Selon moi, la souplesse du cloud se décline en cinq grands points :

  1. Consommation : dans le cloud, vous n’achetez pas de licence logicielle mais vous payez en fonction de votre consommation. Si vous avez besoin de ressources supplémentaires pour lancer une campagne marketing par exemple, vous payerez l’utilisation du service ou de l’application le temps de la campagne. Une fois terminée, vous n’aurez plus rien à payer.
  2. Plate-forme : l’informatique a longtemps été confinée dans un espace où il n’était souvent pas possible de concilier les logiciels et le matériel nécessaires avec les compétences du service informatique ou sa capacité de support. Les solutions cloud éliminent ces problèmes de compatibilité et de support. Il suffit en effet de choisir un service applicatif, et le prestataire cloud se charge de la plate-forme matérielle.
  3. Tarification : la possibilité d’étaler le paiement de l’utilisation d’une application dans le temps (et en fonction de la consommation effective, comme nous l’avons vu dans le point 1) apporte une réelle souplesse sur le plan financier. Vous n’avez à plus à faire un gros chèque au départ et vous répartissez les coûts sur la durée d’utilisation du service.
  4. Liberté pour les utilisateurs : sans vouloir offenser les services informatiques internes, les utilisateurs s’en sont souvent sentis « prisonniers ». C’est toujours l’informatique qui choisissait les logiciels et le matériel achetés par l’entreprise. Avec le cloud, les utilisateurs participent davantage au choix des services qui répondent à leurs besoins. Ils laissent ensuite au prestataire cloud le soin de faire fonctionner l’infrastructure informatique sous-jacente.
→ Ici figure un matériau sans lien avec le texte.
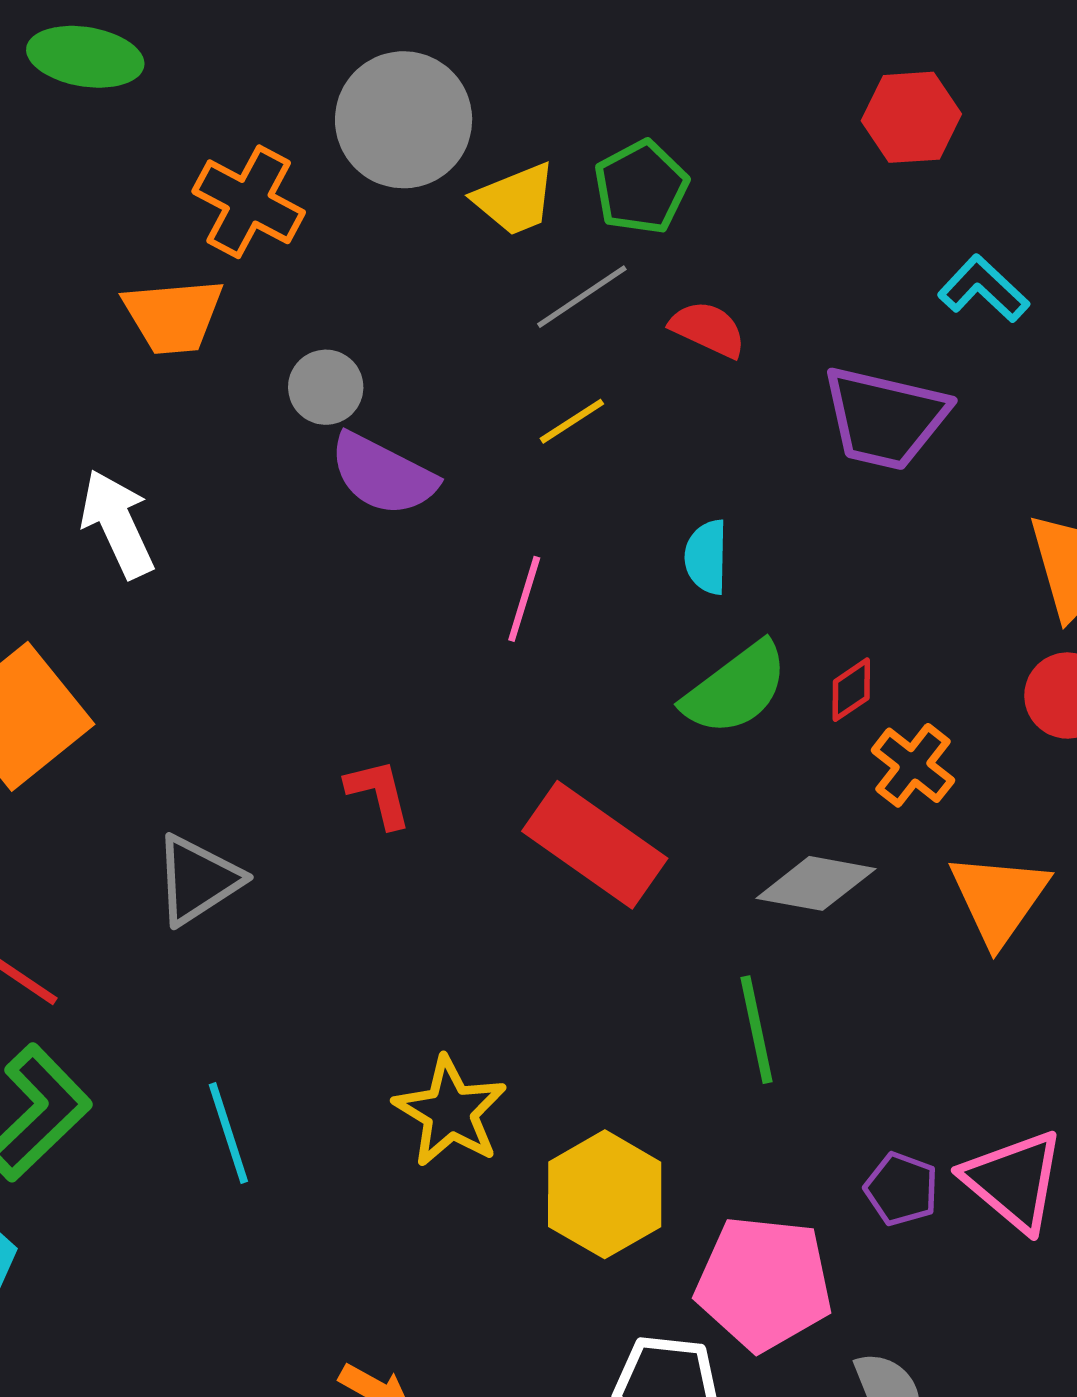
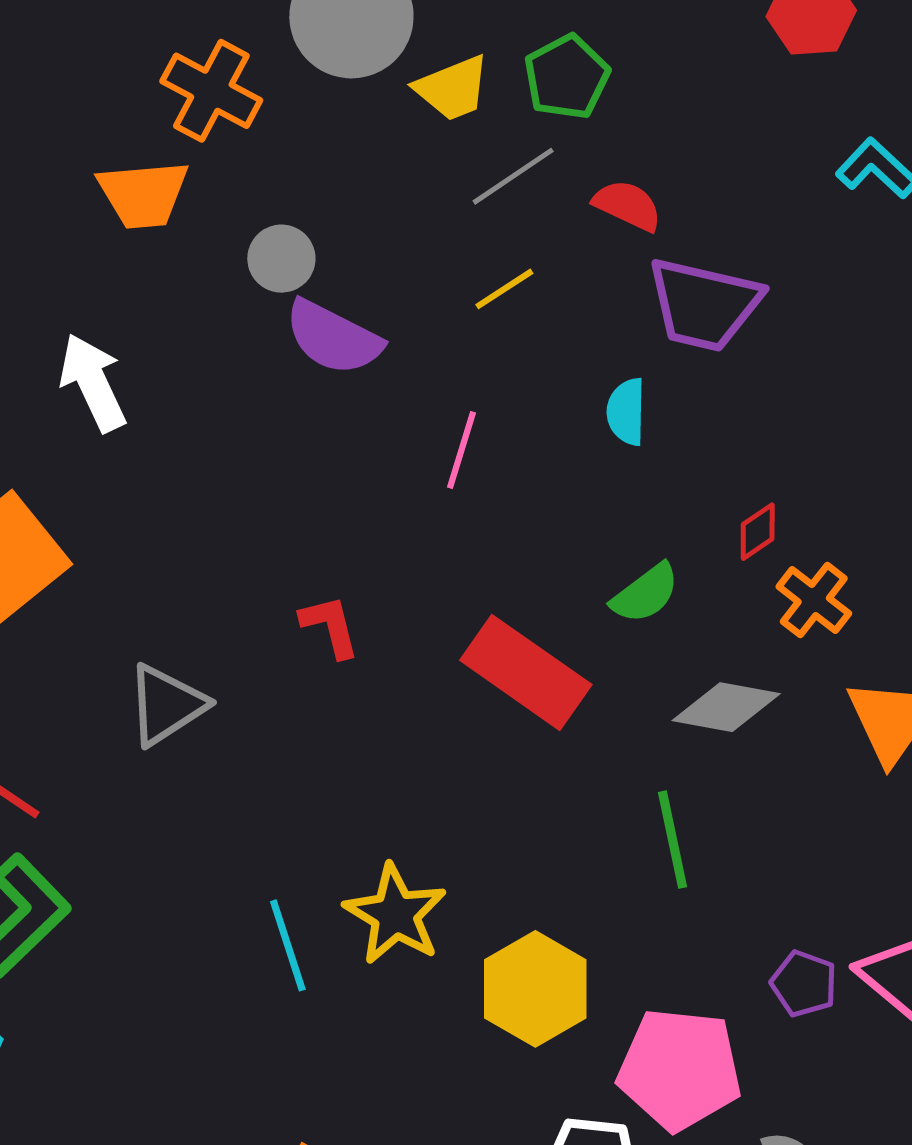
purple trapezoid: (885, 418) -> (704, 304), moved
green semicircle: (736, 689) -> (645, 593), moved, size x0.7
cyan line: (228, 1133) -> (288, 945), moved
  5. Choix du fournisseur : changer de fournisseur n’est pas une mince affaire. Il faut former les utilisateurs à la nouvelle solution et, dans bien des cas, redéfinir les processus métiers. Si le cloud n’évite pas la totalité des difficultés et des coûts liés à un changement de fournisseur, il apporte cependant plus de souplesse dans ce domaine. Dans l’univers des logiciels déployés sur les sites clients, dès lors que vous avez acheté un produit, vous y êtes lié pour des années. Difficile de vous faire rembourser ou de justifier un abandon pur et simple du produit au profit d’un autre. Dans le cloud, si les besoins de l’entreprise évoluent, si de nouvelles technologies rendent votre activité obsolète ou si le fournisseur ne tient pas ses promesses, vous êtes libre de résilier le contrat et de vous tourner vers un service cloud plus adapté à vos attentes. Le changement sera plus facile à gérer.

La souplesse est un facteur majeur dans l’adoption rapide des services cloud. Plus vous en saurez sur les promesses de souplesse, mieux vous serez armé pour évaluer les solutions et les fournisseurs en fonction de ces critères.